Tuntut Akses Listrik, Warga Kaligentong Tulungagung Gelar Demo Damai
Reporter
Aries Marthadinaja
Editor
Dede Nana
13 - Jul - 2025, 06:18
JATIMTIMES - Puluhan warga dari lima desa di wilayah pegunungan selatan Tulungagung berkumpul di Desa Kaligentong, Tulungagung, Kecamatan Tulungagung. Mereka menggelar aksi damai untuk menuntut sesuatu yang seharusnya sudah menjadi hak dasar, yaitu akses listrik.
Warga yang datang bukan hanya dari Kaligentong, tetapi juga dari desa sekitar seperti Panggungkalak, Rejosari, Kalibatur, dan Kresikan. Berdasarkan keterangan salah satu mahasiswa UIN SATU yang diterima pada Minggu, 13 Juli 2025, saat berada di lokasi aksi, warga membawa spanduk dan kertas bertuliskan harapan.
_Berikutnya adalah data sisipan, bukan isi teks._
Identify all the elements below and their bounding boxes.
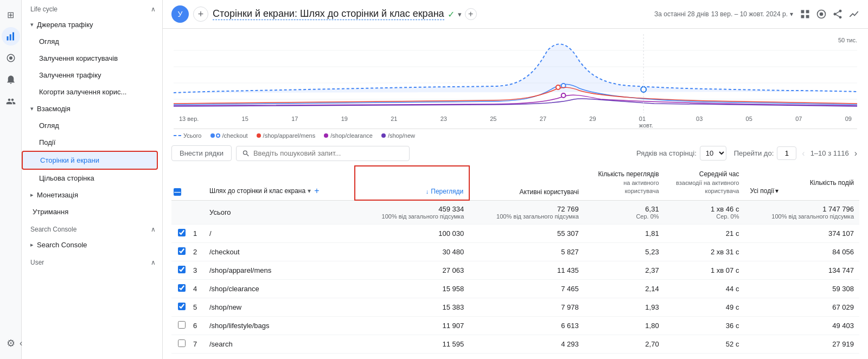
- avatar-button[interactable]: У: [171, 5, 189, 23]
- page-title: Сторінки й екрани: Шлях до сторінки й кл…: [213, 8, 650, 20]
- add-tab-button[interactable]: +: [193, 7, 208, 22]
- sidebar-item-retention[interactable]: Утримання: [22, 203, 158, 220]
- sidebar-item-landing-page[interactable]: Цільова сторінка: [22, 170, 158, 187]
- total-active-users-cell: 72 769 100% від загального підсумка: [469, 200, 584, 225]
- row7-num: 7: [188, 335, 204, 354]
- row6-avg-time: 36 с: [665, 317, 745, 335]
- row1-active-users: 55 307: [469, 225, 584, 243]
- col-views[interactable]: ↓ Перегляди: [355, 166, 470, 200]
- analytics-icon[interactable]: [2, 27, 20, 46]
- row5-checkbox[interactable]: [178, 303, 186, 310]
- legend-checkout-label: /checkout: [222, 132, 248, 139]
- events-label: Події: [39, 138, 55, 146]
- sidebar-item-monetization[interactable]: ▸ Монетизація: [22, 187, 162, 203]
- search-console-section-header[interactable]: Search Console ∧: [22, 220, 162, 236]
- rows-per-page-select[interactable]: 10 25 50: [700, 146, 726, 161]
- search-icon: [242, 149, 250, 158]
- select-all-checkbox[interactable]: —: [174, 188, 181, 196]
- date-range-selector[interactable]: За останні 28 днів 13 вер. – 10 жовт. 20…: [654, 10, 793, 18]
- row6-checkbox-cell[interactable]: [171, 317, 188, 335]
- next-page-button[interactable]: ›: [852, 148, 859, 159]
- lifecycle-label: Life cycle: [30, 5, 58, 13]
- legend-new-label: /shop/new: [388, 132, 415, 139]
- col-avg-time[interactable]: Середній часвзаємодії на активногокорист…: [665, 166, 745, 200]
- sidebar-item-events[interactable]: Події: [22, 134, 158, 151]
- row6-active-users: 6 613: [469, 317, 584, 335]
- prev-page-button[interactable]: ‹: [800, 148, 807, 159]
- monetization-arrow: ▸: [30, 191, 34, 198]
- sidebar-item-search-console[interactable]: ▸ Search Console: [22, 236, 162, 253]
- add-rows-button[interactable]: Внести рядки: [171, 145, 232, 161]
- chart-svg: [174, 34, 857, 113]
- data-table: — Шлях до сторінки й клас екрана ▾ + ↓: [171, 165, 859, 354]
- sidebar-item-pages-screens[interactable]: Сторінки й екрани: [22, 151, 158, 170]
- row4-checkbox[interactable]: [178, 284, 186, 292]
- legend-clearance-dot: [324, 133, 328, 138]
- user-section-header[interactable]: User ∧: [22, 253, 162, 270]
- row6-checkbox[interactable]: [178, 321, 186, 329]
- col-add-button[interactable]: +: [313, 186, 320, 196]
- legend-apparel[interactable]: /shop/apparel/mens: [257, 132, 316, 139]
- table-row: 2 /checkout 30 480 5 827 5,23 2 хв 31 с …: [171, 243, 859, 261]
- title-dropdown-icon[interactable]: ▾: [458, 10, 462, 18]
- search-console-icon[interactable]: [2, 49, 20, 67]
- search-console-collapse-icon: ∧: [151, 226, 156, 233]
- sidebar-item-traffic-sources[interactable]: ▾ Джерела трафіку: [22, 16, 162, 33]
- row2-checkbox[interactable]: [178, 247, 186, 255]
- col-path-label: Шлях до сторінки й клас екрана: [209, 187, 305, 195]
- row5-checkbox-cell[interactable]: [171, 298, 188, 317]
- home-icon[interactable]: ⊞: [2, 5, 20, 24]
- row5-views: 15 383: [355, 298, 470, 317]
- events-dropdown-icon: ▾: [775, 187, 778, 196]
- svg-point-17: [561, 93, 566, 98]
- total-row: Усього 459 334 100% від загального підсу…: [171, 200, 859, 225]
- legend-clearance[interactable]: /shop/clearance: [324, 132, 373, 139]
- sidebar: Life cycle ∧ ▾ Джерела трафіку Огляд Зал…: [22, 0, 163, 359]
- view-toggle-button[interactable]: [800, 9, 810, 20]
- row4-checkbox-cell[interactable]: [171, 280, 188, 298]
- row7-checkbox[interactable]: [178, 339, 186, 347]
- x-label-2: 15: [242, 116, 248, 129]
- row1-checkbox[interactable]: [178, 229, 186, 236]
- notification-icon[interactable]: [2, 70, 20, 89]
- row1-events: 374 107: [744, 225, 859, 243]
- compare-button[interactable]: [816, 9, 827, 20]
- col-path-dropdown[interactable]: ▾: [308, 187, 311, 195]
- legend-total[interactable]: Усього: [174, 132, 202, 139]
- col-events[interactable]: Кількість подій Усі події ▾: [744, 166, 859, 200]
- date-range-value: 13 вер. – 10 жовт. 2024 р.: [711, 10, 788, 18]
- engagement-label: Взаємодія: [37, 105, 71, 113]
- total-active-users-sub: 100% від загального підсумка: [475, 213, 579, 220]
- svg-point-4: [9, 56, 12, 60]
- events-dropdown[interactable]: Усі події ▾: [750, 187, 854, 196]
- row3-active-users: 11 435: [469, 261, 584, 280]
- sidebar-item-cohorts[interactable]: Когорти залучення корис...: [22, 84, 158, 100]
- sidebar-collapse-icon[interactable]: ‹: [22, 338, 22, 348]
- row1-checkbox-cell[interactable]: [171, 225, 188, 243]
- add-view-button[interactable]: +: [465, 8, 477, 20]
- main-content: У + Сторінки й екрани: Шлях до сторінки …: [163, 0, 868, 359]
- row2-checkbox-cell[interactable]: [171, 243, 188, 261]
- col-active-users[interactable]: Активні користувачі: [469, 166, 584, 200]
- total-checkbox-cell: [171, 200, 188, 225]
- people-icon[interactable]: [2, 92, 20, 111]
- row3-checkbox[interactable]: [178, 266, 186, 273]
- search-input[interactable]: [253, 149, 404, 157]
- page-input[interactable]: [777, 146, 796, 160]
- col-views-per-user[interactable]: Кількість переглядівна активного користу…: [584, 166, 665, 200]
- sidebar-item-user-acquisition[interactable]: Залучення користувачів: [22, 50, 158, 67]
- search-console-arrow: ▸: [30, 241, 34, 248]
- legend-checkout[interactable]: /checkout: [210, 132, 248, 139]
- legend-new[interactable]: /shop/new: [381, 132, 415, 139]
- chart-type-button[interactable]: [848, 9, 859, 20]
- row7-checkbox-cell[interactable]: [171, 335, 188, 354]
- svg-rect-7: [801, 15, 805, 18]
- lifecycle-section-header[interactable]: Life cycle ∧: [22, 0, 162, 16]
- sidebar-item-overview1[interactable]: Огляд: [22, 33, 158, 50]
- sidebar-item-overview2[interactable]: Огляд: [22, 117, 158, 134]
- sidebar-item-traffic-acquisition[interactable]: Залучення трафіку: [22, 67, 158, 84]
- sidebar-item-engagement[interactable]: ▾ Взаємодія: [22, 100, 162, 117]
- x-label-12: 05: [746, 116, 752, 129]
- share-button[interactable]: [832, 9, 843, 20]
- row3-checkbox-cell[interactable]: [171, 261, 188, 280]
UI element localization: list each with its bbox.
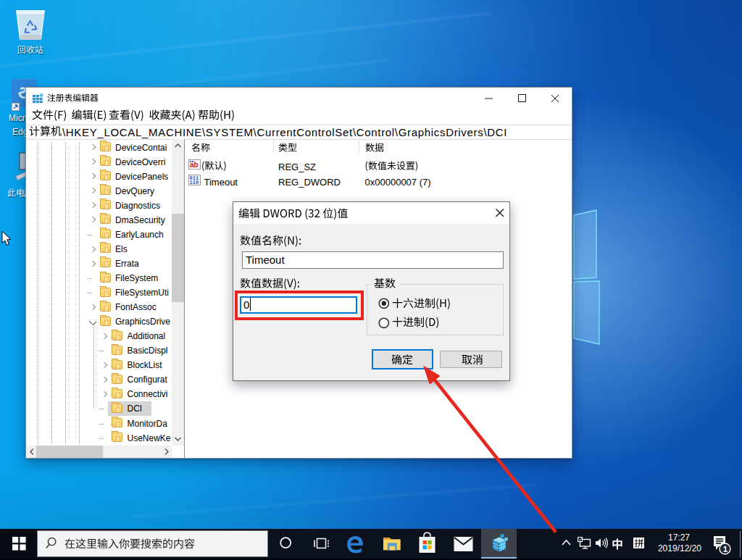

Mereka menyampaikan permintaan kepada pemerintah pusat hingga daerah agar jaringan listrik bisa segera masuk ke desa mereka.
Baca Juga : Dari Rumah ke Arena Turnamen, Bocah 8 Tahun Ini Uji Mental di Bhayangkara Chess Day
Seruan yang digelar sejak Sabtu (12/7) ini mereka tujukan kepada Presiden RI, Wakil Presiden, Menteri BUMN, Menteri Pertahanan, Gubernur Jawa Timur, hingga Direktur Utama PLN.
“Kami hanya ingin listrik. Ini kebutuhan dasar, bukan kemewahan. Anak-anak kami sulit belajar dan aktivitas malam sangat terbatas,” ungkap seorang warga.
Selama ini, warga hidup tanpa sambungan listrik permanen. Sebagian dari mereka terpaksa memakai pelita minyak yang asapnya tidak sehat. Ada juga yang mengandalkan genset. Namun, biaya bahan bakar genset cukup memberatkan karena harus dibeli secara rutin.
Beberapa keluarga berusaha memakai tenaga surya, tetapi daya yang dihasilkan sangat terbatas dan belum bisa memenuhi kebutuhan rumah tangga sehari-hari.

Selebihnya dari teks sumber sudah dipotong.